(Dataset items)
********************

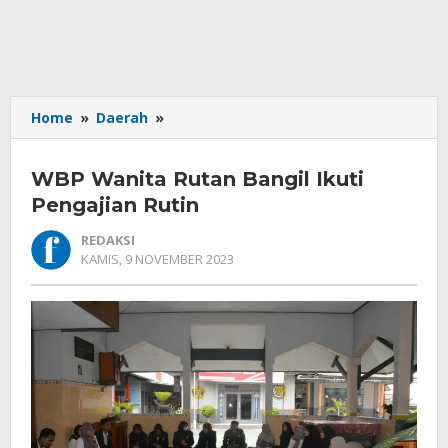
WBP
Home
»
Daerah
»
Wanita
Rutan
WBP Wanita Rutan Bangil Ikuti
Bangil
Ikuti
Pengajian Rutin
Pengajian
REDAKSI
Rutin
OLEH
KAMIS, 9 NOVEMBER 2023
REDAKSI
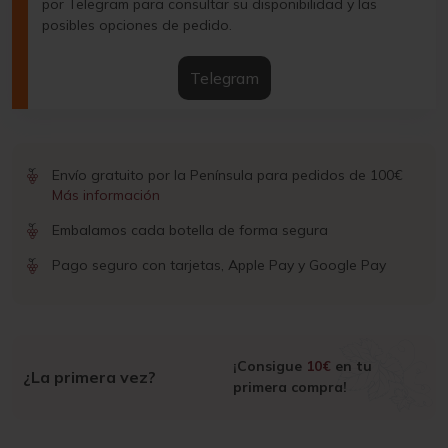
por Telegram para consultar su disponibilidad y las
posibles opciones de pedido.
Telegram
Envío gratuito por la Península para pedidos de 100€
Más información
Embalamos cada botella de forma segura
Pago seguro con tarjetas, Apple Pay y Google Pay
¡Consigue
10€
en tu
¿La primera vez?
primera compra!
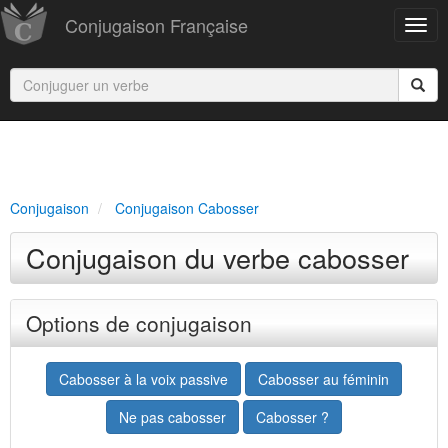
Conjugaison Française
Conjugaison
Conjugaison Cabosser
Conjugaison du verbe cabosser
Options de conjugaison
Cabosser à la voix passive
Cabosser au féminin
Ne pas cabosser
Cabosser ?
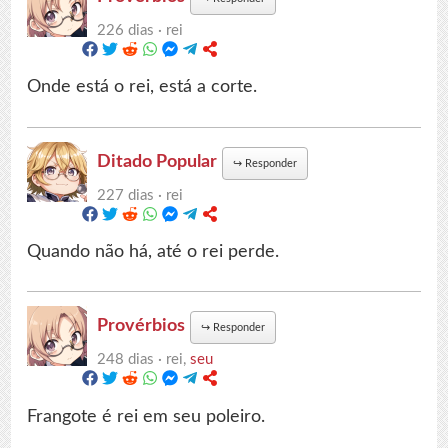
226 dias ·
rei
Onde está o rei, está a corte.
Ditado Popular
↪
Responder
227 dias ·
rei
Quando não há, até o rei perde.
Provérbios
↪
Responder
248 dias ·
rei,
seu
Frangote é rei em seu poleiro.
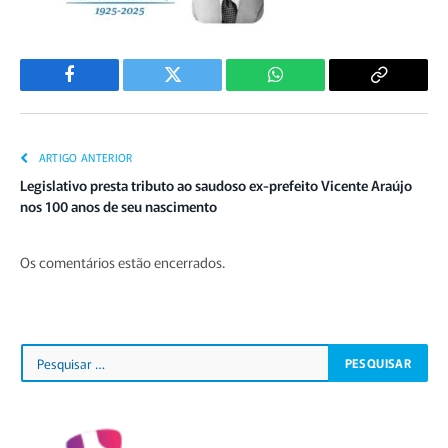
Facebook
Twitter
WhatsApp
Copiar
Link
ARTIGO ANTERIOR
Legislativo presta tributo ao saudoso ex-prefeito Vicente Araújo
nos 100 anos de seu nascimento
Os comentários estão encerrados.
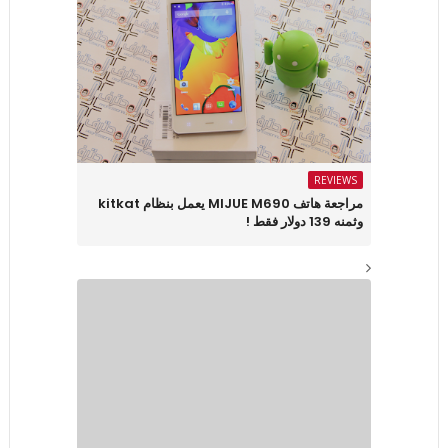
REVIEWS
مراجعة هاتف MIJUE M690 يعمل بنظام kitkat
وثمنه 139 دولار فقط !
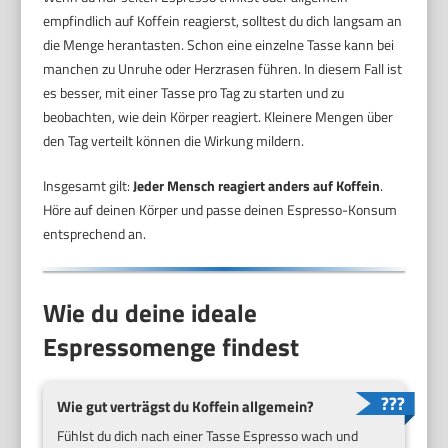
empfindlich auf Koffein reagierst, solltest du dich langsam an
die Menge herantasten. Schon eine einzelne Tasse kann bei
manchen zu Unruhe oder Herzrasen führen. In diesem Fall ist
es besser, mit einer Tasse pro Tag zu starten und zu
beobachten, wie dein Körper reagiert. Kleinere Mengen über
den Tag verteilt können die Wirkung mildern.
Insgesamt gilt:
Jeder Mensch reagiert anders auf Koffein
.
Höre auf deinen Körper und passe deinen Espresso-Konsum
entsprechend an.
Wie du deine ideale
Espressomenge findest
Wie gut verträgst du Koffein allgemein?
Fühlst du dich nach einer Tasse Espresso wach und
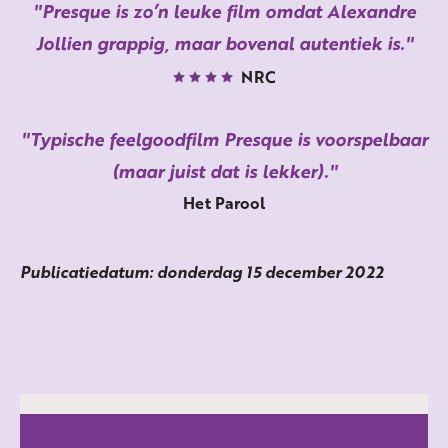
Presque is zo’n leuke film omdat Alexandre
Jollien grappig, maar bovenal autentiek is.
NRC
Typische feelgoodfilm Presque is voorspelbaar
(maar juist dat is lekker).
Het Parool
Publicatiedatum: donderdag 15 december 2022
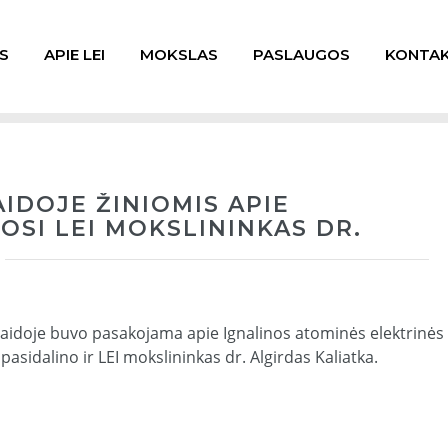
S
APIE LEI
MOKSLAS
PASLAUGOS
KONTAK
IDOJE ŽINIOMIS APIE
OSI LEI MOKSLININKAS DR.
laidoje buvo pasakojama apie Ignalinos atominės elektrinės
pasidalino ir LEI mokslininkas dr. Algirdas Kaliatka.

********************

§ Task prompt:
Above are entries with pictures among them. Write out exactly the lines from the one containing "Ne pas cabosser" through the one containing "Os comentários estão encerrados.", ends included, and leave those pictures out.

§ Output for this exercise:
Ne pas cabosser
Cabosser ?
226 dias ·
rei
Onde está o rei, está a corte.
Ditado Popular
↪
Responder
227 dias ·
rei
Quando não há, até o rei perde.
Provérbios
↪
Responder
248 dias ·
rei,
seu
Frangote é rei em seu poleiro.
Facebook
Twitter
WhatsApp
Copiar
Link
ARTIGO ANTERIOR
Legislativo presta tributo ao saudoso ex-prefeito Vicente Araújo
nos 100 anos de seu nascimento
Os comentários estão encerrados.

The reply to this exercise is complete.